Optimizing Wulverblade: Threading Animation Updates

Optimization is one of the dark arts. It often is essential in the process of getting your game from production to launch. There are many articles out there with general guidelines of how you should go about optimizing your games, but in the end, optimization is a specialized skill that I think benefits from case studies. This is a look at our specific efforts to optimize the 2D animation system in Wulverblade.

Most of the optimization instruction manuals will repeat a critical component in optimizing your application: profiling. Before you can start to fix the areas that are slowing down your game you must know exactly where it is slowing down. I can’t tell you how many times I thought I knew what the slowest parts of my program were only to be completely surprised once I profiled and discovered the true horrors lurking in my code. Since we used Unity to develop Wulverblade, we’ll be looking at their built-in tools for profiling the game and I’ll show you what I saw as we started trying to squeeze as much performance out of our game as possible.

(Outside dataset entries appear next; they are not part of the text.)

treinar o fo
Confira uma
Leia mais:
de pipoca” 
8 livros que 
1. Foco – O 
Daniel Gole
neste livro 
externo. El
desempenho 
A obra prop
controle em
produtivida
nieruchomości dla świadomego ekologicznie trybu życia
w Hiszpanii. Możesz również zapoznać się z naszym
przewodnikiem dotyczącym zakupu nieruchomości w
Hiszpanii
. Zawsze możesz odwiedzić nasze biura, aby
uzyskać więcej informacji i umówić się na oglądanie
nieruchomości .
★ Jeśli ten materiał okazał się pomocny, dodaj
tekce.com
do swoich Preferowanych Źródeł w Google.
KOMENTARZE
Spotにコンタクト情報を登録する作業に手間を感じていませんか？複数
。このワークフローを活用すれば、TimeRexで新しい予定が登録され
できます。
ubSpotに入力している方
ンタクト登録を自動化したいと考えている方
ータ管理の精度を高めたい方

Skeleton updates without threading

You see the game running in the Unity editor above and you see the graph in the pane at the bottom. See what is highlighted? “SkeletonRenderer.LateUpdate” is taking 0.74 ms to run. That is not a lot of time but remember this is running on a powerful development machine. Systems with weaker CPUs (like, say, Nintendo’s Switch) will struggle much more with these slow sections of code. Also, take note how much of the total frame time is spent on the sections of code you are looking at. Is 0.74 ms a large amount of time compared to other sections of code? In this case, the answer was yes. Below, I’ll give you a sneak peak as to where we want to end up.

Skeleton updates with threading

So that is going from 0.74 ms to 0.35 ms which I think is an excellent result.

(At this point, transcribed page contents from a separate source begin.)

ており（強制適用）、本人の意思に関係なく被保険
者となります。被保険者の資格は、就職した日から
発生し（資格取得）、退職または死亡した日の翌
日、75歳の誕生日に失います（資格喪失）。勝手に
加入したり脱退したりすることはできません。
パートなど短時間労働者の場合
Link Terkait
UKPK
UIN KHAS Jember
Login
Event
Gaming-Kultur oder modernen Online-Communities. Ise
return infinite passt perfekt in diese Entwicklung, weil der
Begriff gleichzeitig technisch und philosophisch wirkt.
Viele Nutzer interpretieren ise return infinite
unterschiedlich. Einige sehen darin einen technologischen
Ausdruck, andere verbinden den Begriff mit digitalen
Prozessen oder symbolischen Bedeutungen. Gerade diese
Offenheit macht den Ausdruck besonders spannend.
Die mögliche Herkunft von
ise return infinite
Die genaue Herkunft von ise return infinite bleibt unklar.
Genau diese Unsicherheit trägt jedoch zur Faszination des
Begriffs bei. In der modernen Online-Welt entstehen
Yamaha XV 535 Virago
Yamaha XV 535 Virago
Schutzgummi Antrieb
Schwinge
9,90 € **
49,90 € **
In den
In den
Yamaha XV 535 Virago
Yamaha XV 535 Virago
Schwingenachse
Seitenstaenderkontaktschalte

Once you identify these areas you need to dig into them. What is “SkeletonRenderer.LateUpdate”? Well, it is part of our animation subsystem, which I didn’t write. We use a tool called Spine to do our 2D animations and Spine provides a Unity Runtime, which is a set of code files that read the exported skeletons and draws and animates them within Unity for us. So, having identified this as an area to speed up we have to open up this 3rd party library and take a peek inside. As I suspected when I did this the code provided is actually already very well optimized. There is not much that can be squeezed out of this system with conventional optimizations. I didn’t find any obvious mistakes that were eating my CPU cycles (credit to Esoteric Software, the makers of Spine).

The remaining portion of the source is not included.